Problem requirements: How many lines in the records below hold the word "شماره"? Answer with the number alone.

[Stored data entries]
..............................

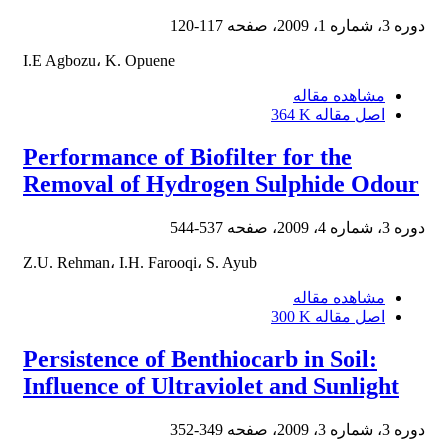
دوره 3، شماره 1، 2009، صفحه
117-120
I.E Agbozu، K. Opuene
مشاهده مقاله
اصل مقاله
364 K
Performance of Biofilter for the
Removal of Hydrogen Sulphide Odour
دوره 3، شماره 4، 2009، صفحه
537-544
Z.U. Rehman، I.H. Farooqi، S. Ayub
مشاهده مقاله
اصل مقاله
300 K
Persistence of Benthiocarb in Soil:
Influence of Ultraviolet and Sunlight
دوره 3، شماره 3، 2009، صفحه
349-352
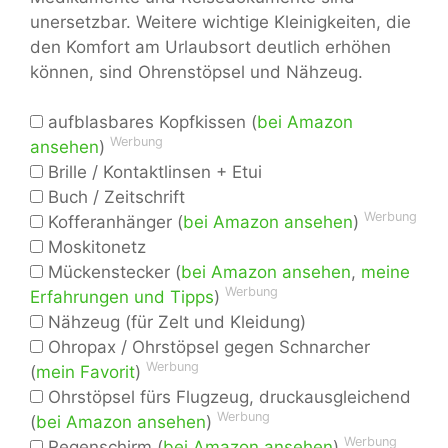
unersetzbar. Weitere wichtige Kleinigkeiten, die
den Komfort am Urlaubsort deutlich erhöhen
können, sind Ohrenstöpsel und Nähzeug.
aufblasbares Kopfkissen (
bei Amazon
Werbung
ansehen
)
Brille / Kontaktlinsen + Etui
Buch / Zeitschrift
Werbung
Kofferanhänger (
bei Amazon ansehen
)
Moskitonetz
Mückenstecker (
bei Amazon ansehen
,
meine
Werbung
Erfahrungen und Tipps
)
Nähzeug (für Zelt und Kleidung)
Ohropax / Ohrstöpsel gegen Schnarcher
Werbung
(
mein Favorit
)
Ohrstöpsel fürs Flugzeug, druckausgleichend
Werbung
(
bei Amazon ansehen
)
Werbung
Regenschirm (
bei Amazon ansehen
)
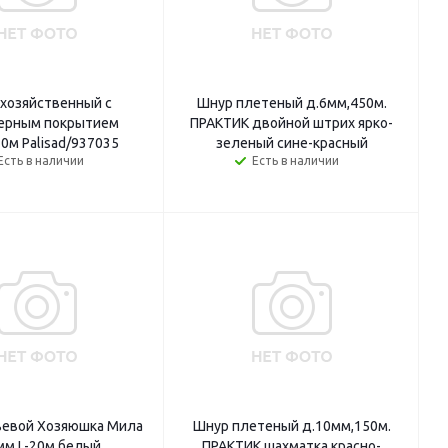
хозяйственный с
Шнур плетеный д.6мм,450м.
ерным покрытием
ПРАКТИК двойной штрих ярко-
0м Palisad/937035
зеленый сине-красный
Есть в наличии
Есть в наличии
ьевой Хозяюшка Мила
Шнур плетеный д.10мм,150м.
мм,L-20м белый
ПРАКТИК шахматка красно-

..............................

Answer: 3